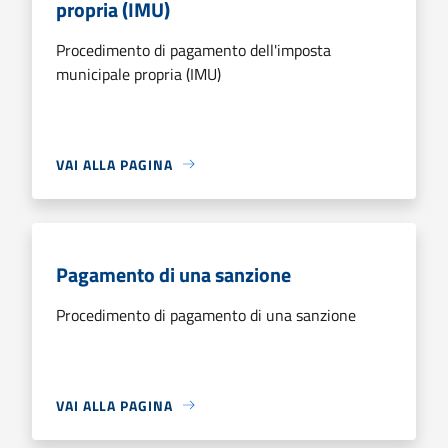
propria (IMU)
Procedimento di pagamento dell'imposta
municipale propria (IMU)
VAI ALLA PAGINA
Pagamento di una sanzione
Procedimento di pagamento di una sanzione
VAI ALLA PAGINA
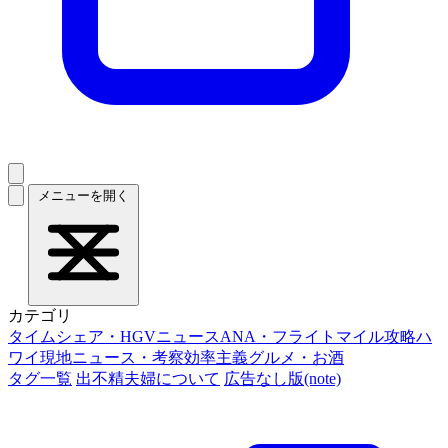
メニューを開く
カテゴリ
タイムシェア・HGVニュース
ANA・フライトマイル攻略
ハ
ワイ現地ニュース・考察
効率主義グルメ・お酒
タグ一覧
出不精夫婦について
広告なし版(note)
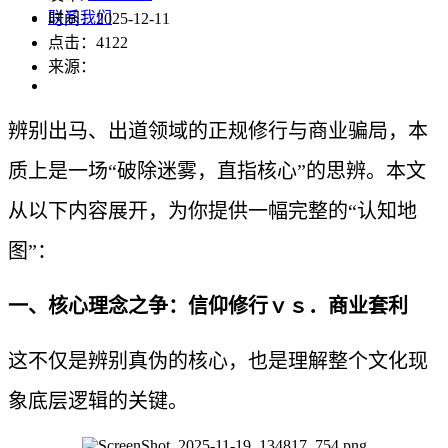
联系我们
时间：2025-12-11
点击：
4122
来源：
辨别出马、出道领域的正规修行与商业骗局，本
质上是一场“破除迷雾，直指核心”的思辨。本文
从以下内容展开，为你提供一幅完整的“认知地
图”：
一、核心理念之争：信仰修行ｖｓ．商业套利
这不仅是辨别真伪的核心，也是理解整个文化现
象底层逻辑的关键。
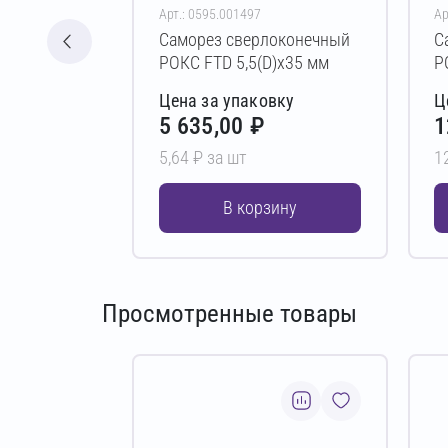
Арт.: 0595.001497
Ар
Саморез сверлоконечный
С
РОКС FTD 5,5(D)х35 мм
Р
Цена за упаковку
Ц
5 635,00 ₽
1
5,64 ₽ за шт
1
В корзину
Просмотренные товары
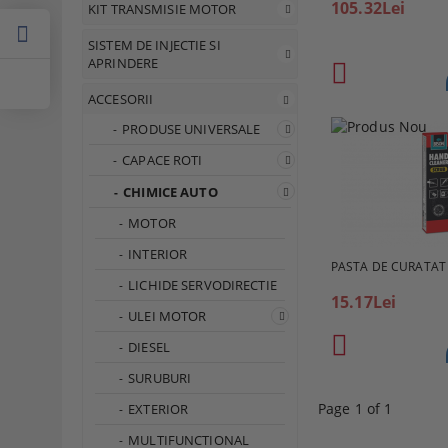
105.32Lei
KIT TRANSMISIE MOTOR
SISTEM DE INJECTIE SI
APRINDERE
ACCESORII
PRODUSE UNIVERSALE
CAPACE ROTI
CHIMICE AUTO
MOTOR
INTERIOR
PASTA DE CURATAT 
LICHIDE SERVODIRECTIE
15.17Lei
ULEI MOTOR
DIESEL
SURUBURI
Page 1 of 1
EXTERIOR
MULTIFUNCTIONAL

================================

◆ **WHAT IS REQUIRED**
Except for the pictures, give all the material above again verbatim.

◆ **EXPECTED ANSWER**
propria (IMU)
Procedimento di pagamento dell'imposta
municipale propria (IMU)
VAI ALLA PAGINA
Pagamento di una sanzione
Procedimento di pagamento di una sanzione
VAI ALLA PAGINA
メニューを開く
カテゴリ
タイムシェア・HGVニュース
ANA・フライトマイル攻略
ハ
ワイ現地ニュース・考察
効率主義グルメ・お酒
タグ一覧
出不精夫婦について
広告なし版(note)
联系我们
时间：2025-12-11
点击：
4122
来源：
辨别出马、出道领域的正规修行与商业骗局，本
质上是一场“破除迷雾，直指核心”的思辨。本文
从以下内容展开，为你提供一幅完整的“认知地
图”：
一、核心理念之争：信仰修行ｖｓ．商业套利
这不仅是辨别真伪的核心，也是理解整个文化现
象底层逻辑的关键。
Арт.: 0595.001497
Ар
Саморез сверлоконечный
С
РОКС FTD 5,5(D)х35 мм
Р
Цена за упаковку
Ц
5 635,00 ₽
1
5,64 ₽ за шт
1
В корзину
Просмотренные товары
105.32Lei
KIT TRANSMISIE MOTOR
SISTEM DE INJECTIE SI
APRINDERE
ACCESORII
PRODUSE UNIVERSALE
CAPACE ROTI
CHIMICE AUTO
MOTOR
INTERIOR
PASTA DE CURATAT 
LICHIDE SERVODIRECTIE
15.17Lei
ULEI MOTOR
DIESEL
SURUBURI
Page 1 of 1
EXTERIOR
MULTIFUNCTIONAL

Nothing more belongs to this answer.